October 15, 2008

Justice Breyer does the math.

Yesterday, the Supreme Court heard argument in Bartlett v. Strickland, an important voting rights case:
Christopher G. Browning Jr., North Carolina’s solicitor general, defended the decision of officials there to violate a state law in order to create a district that included about 39 percent of the black voting-age population, saying the Voting Rights Act required the creation of the district to prevent the dilution of the minority group’s ability to elect a representative of its choice.

The fact that the district did not include a majority of black voters was a virtue, Mr. Browning said. True, he said, minority voters would be able to elect a representative of their choice only with the aid of voters from other groups. “Coalition districts help us in reaching the point where race will no longer matter,” Mr. Browning said....

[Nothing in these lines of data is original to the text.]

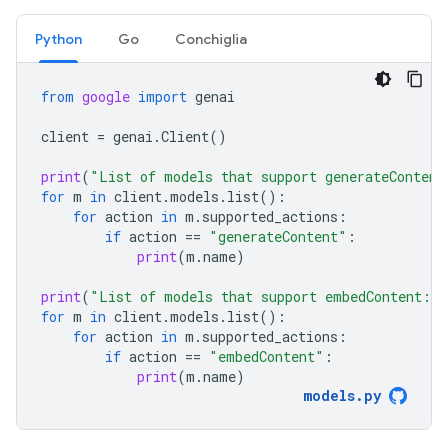
Python
Go
Conchiglia
from
google
import
genai
client
=
genai
.
Client
()
print
(
"List of models that support generateContent
for
m
in
client
.
models
.
list
():
for
action
in
m
.
supported_actions
:
if
action
==
"generateContent"
:
print
(
m
.
name
)
print
(
"List of models that support embedContent:
\n
for
m
in
client
.
models
.
list
():
for
action
in
m
.
supported_actions
:
if
action
==
"embedContent"
:
print
(
m
.
name
)
models
.
py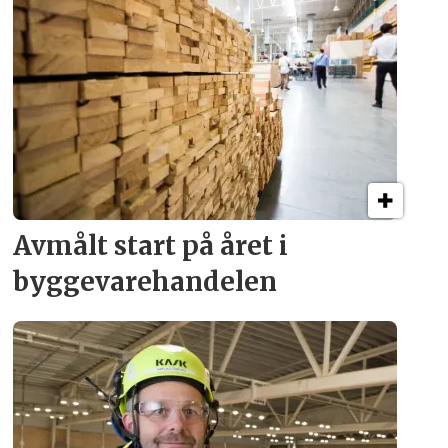
Avmålt start på året i
byggevare­handelen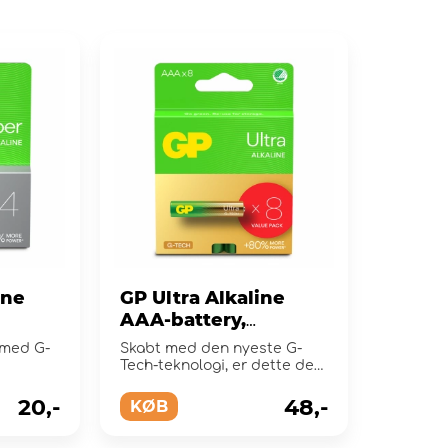
ine
GP Ultra Alkaline
AAA-battery,
24AU/LR03, 8-pc
i med G-
Skabt med den nyeste G-
Tech-teknologi, er dette det
perfekte allround-batteri.
20,-
48,-
KØB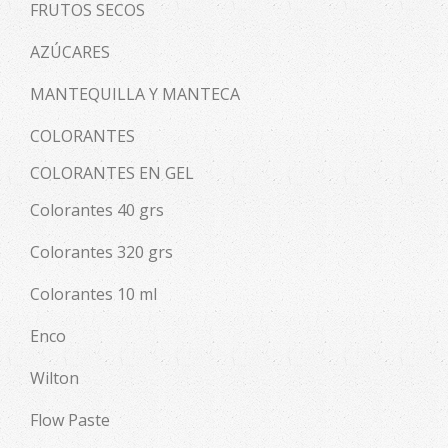
FRUTOS SECOS
AZÚCARES
MANTEQUILLA Y MANTECA
COLORANTES
COLORANTES EN GEL
Colorantes 40 grs
Colorantes 320 grs
Colorantes 10 ml
Enco
Wilton
Flow Paste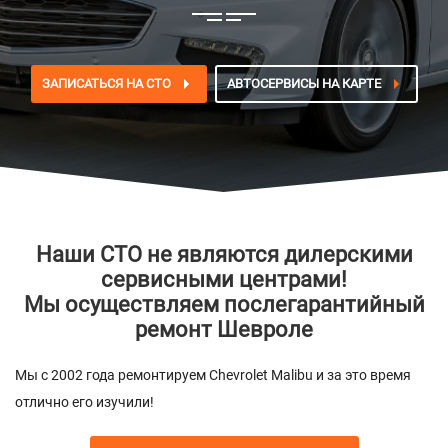
ЗАПИСАТЬСЯ НА СТО
АВТОСЕРВИСЫ НА КАРТЕ
Наши СТО не являются дилерскими
сервисными центрами!
Мы осуществляем послегарантийный
ремонт Шевроле
Мы с 2002 года ремонтируем Chevrolet Malibu и за это время
отлично его изучили!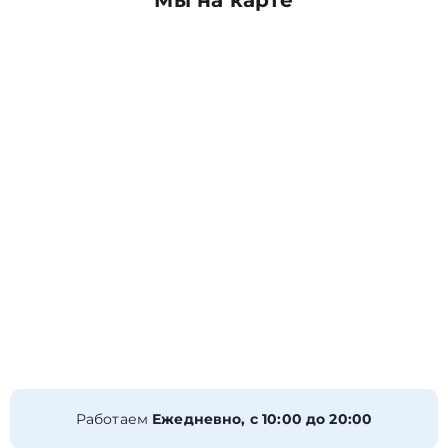
Мы на карте
Работаем
Ежедневно, с 10:00 до 20:00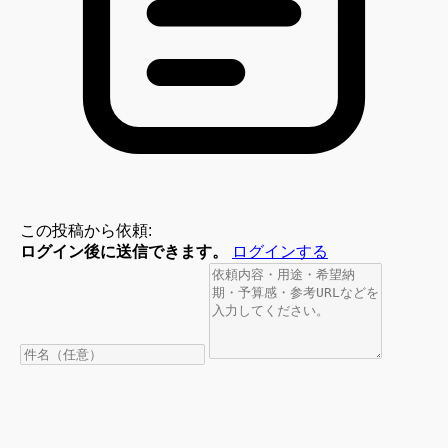
この投稿から依頼:
ログイン後に送信できます。
ログインする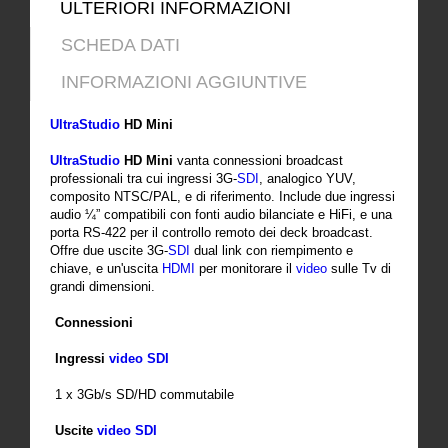
ULTERIORI INFORMAZIONI
SCHEDA DATI
INFORMAZIONI AGGIUNTIVE
UltraStudio
HD Mini
UltraStudio
HD Mini
vanta connessioni broadcast
professionali tra cui ingressi 3G-
SDI
, analogico YUV,
composito NTSC/PAL, e di riferimento. Include due ingressi
audio ¼” compatibili con fonti audio bilanciate e HiFi, e una
porta RS-422 per il controllo remoto dei deck broadcast.
Offre due uscite 3G-
SDI
dual link con riempimento e
chiave, e un'uscita
HDMI
per monitorare il
video
sulle Tv di
grandi dimensioni.
Connessioni
Ingressi
video
SDI
1 x 3Gb/s SD/HD commutabile
Uscite
video
SDI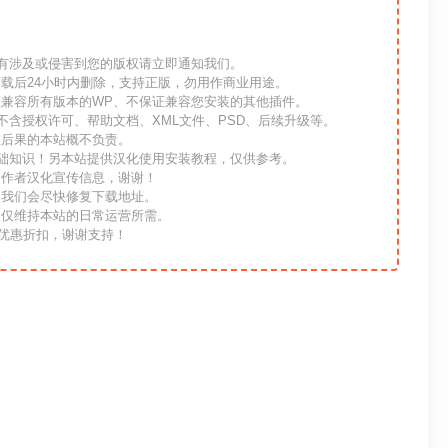
如有涉及或侵害到您的版权请立即通知我们。
载后24小时内删除，支持正版，勿用作商业用途。
证兼容所有版本的WP、不保证兼容您安装的其他插件。
不含授权许可、帮助文档、XML文件、PSD、后续升级等。
重后果的本站概不负责。
基础知识！另本站提供汉化使用安装教程，仅供参考。
留作者汉化宣传信息，谢谢！
，我们会尽快修复下载地址。
用仅维持本站的日常运营所需。
优惠折扣，谢谢支持！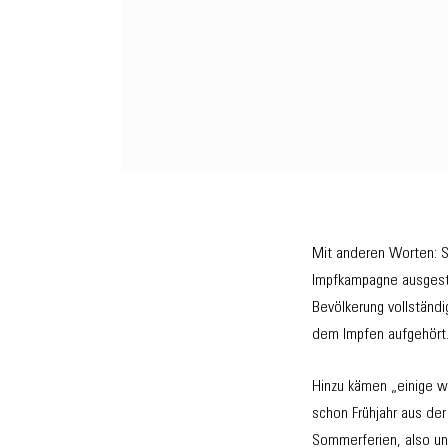
Mit anderen Worten: S
Impfkampagne ausgestie
Bevölkerung vollständi
dem Impfen aufgehört
Hinzu kämen „einige w
schon Frühjahr aus der
Sommerferien, also un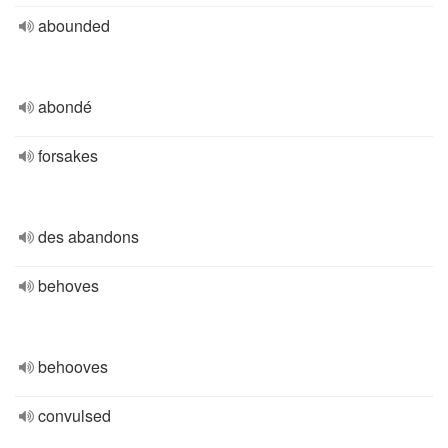
abounded
abondé
forsakes
des abandons
behoves
behooves
convulsed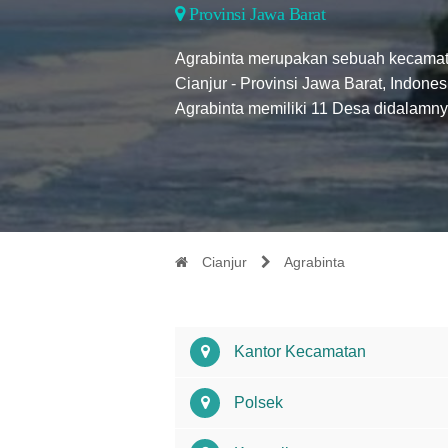
Provinsi Jawa Barat
Agrabinta merupakan sebuah kecamat
Cianjur - Provinsi Jawa Barat, Indon
Agrabinta memiliki 11 Desa didalamny
Cianjur
Agrabinta
Kantor Kecamatan
Polsek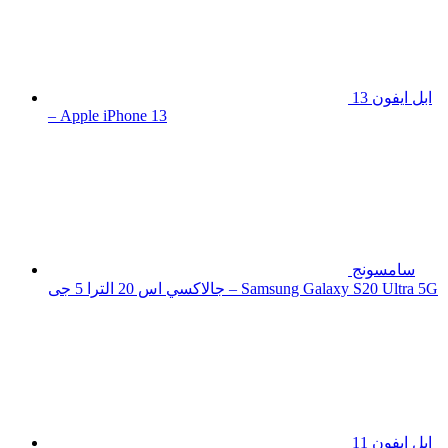
ابل ايفون 13
– Apple iPhone 13
سامسونج
جالاكسي اس 20 الترا 5 جى – Samsung Galaxy S20 Ultra 5G
ابل ايفون 11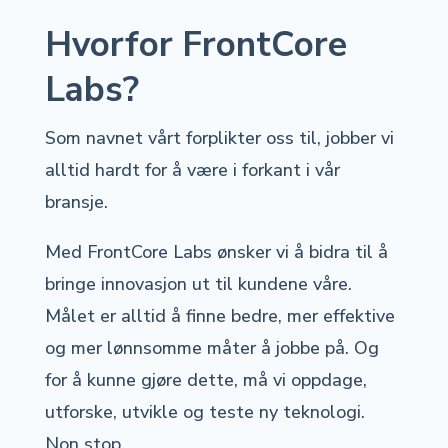
Hvorfor FrontCore
Labs?
Som navnet vårt forplikter oss til, jobber vi
alltid hardt for å være i forkant i vår
bransje.
Med FrontCore Labs ønsker vi å bidra til å
bringe innovasjon ut til kundene våre.
Målet er alltid å finne bedre, mer effektive
og mer lønnsomme måter å jobbe på. Og
for å kunne gjøre dette, må vi oppdage,
utforske, utvikle og teste ny teknologi.
Non stop.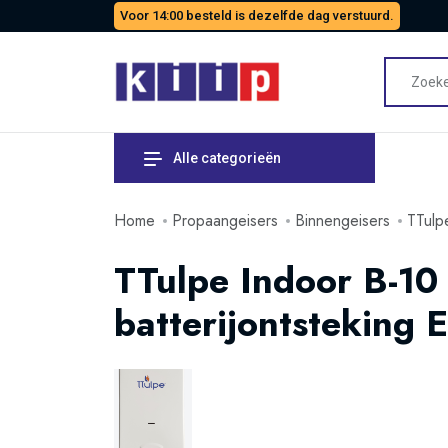
Voor 14:00 besteld is dezelfde dag verstuurd.
Alle categorieën
Home
Propaangeisers
Binnengeisers
TTulp
TTulpe Indoor B-1
batterijontsteking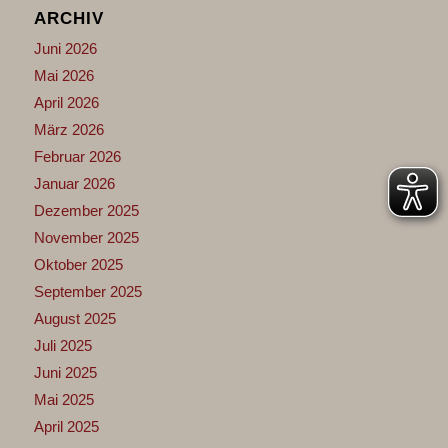
ARCHIV
Juni 2026
Mai 2026
April 2026
März 2026
Februar 2026
Januar 2026
Dezember 2025
November 2025
Oktober 2025
September 2025
August 2025
Juli 2025
Juni 2025
Mai 2025
April 2025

Several justices seemed [say or suggest] that a 50 percent requirement had the usual costs and benefits of what lawyers call “bright line rules.” They are easy to apply, but they can be arbitrary and inflexible....

Justice Stephen G. Breyer proposed [a] number, one tied to the amount of crossover voting from whites needed to elect the minority group’s preferred candidate. “There’s a kind of natural stopping place,” he said. “When I worked out the numbers, it seemed that natural stopping place fell around 42-43 percent.”

10 comments:

Expat(ish) said...

I would normally say that this is crazy crap and a terrible way to think about the voting process, but given the 99% black vote for Obama, I'm not sure what to think anymore.

I don' think this is *racist* voting, merely racial voting, where one uses race instead of class or culture.

It's all pretty depressing.

-XC

Simon said...

I'm inclined to agree with Justice Stevens: he "said all rigid mathematical rules had a common flaw. They assume, he said, 'that the minority communities throughout the country are all alike.'" Perhaps they do and perhaps they don't, but we should hesitate to allow the law to treat them as if they did.

ron st.amant said...

but given the 99% black vote for Obama,

I'm not sure it will hit 95% though that is still significant and backs up your point.

My question is what sort of abstention will conservative African-Americans reach? How many who normally vote Republican will choose to stay home rather than vote against Obama?

Anonymous said...

Somewhere between the good intentions of the VRA and common sense based reality are enclaves of black voters connected by freeways and calculations that add some factor to 39% to come up with 42-43%.

I guess somewhere in one of Joe Biden' 25 minute questions at the confirmation hearing was something to evaluate the ability of a justice to do the latter, but at least I can see how they came up with the former.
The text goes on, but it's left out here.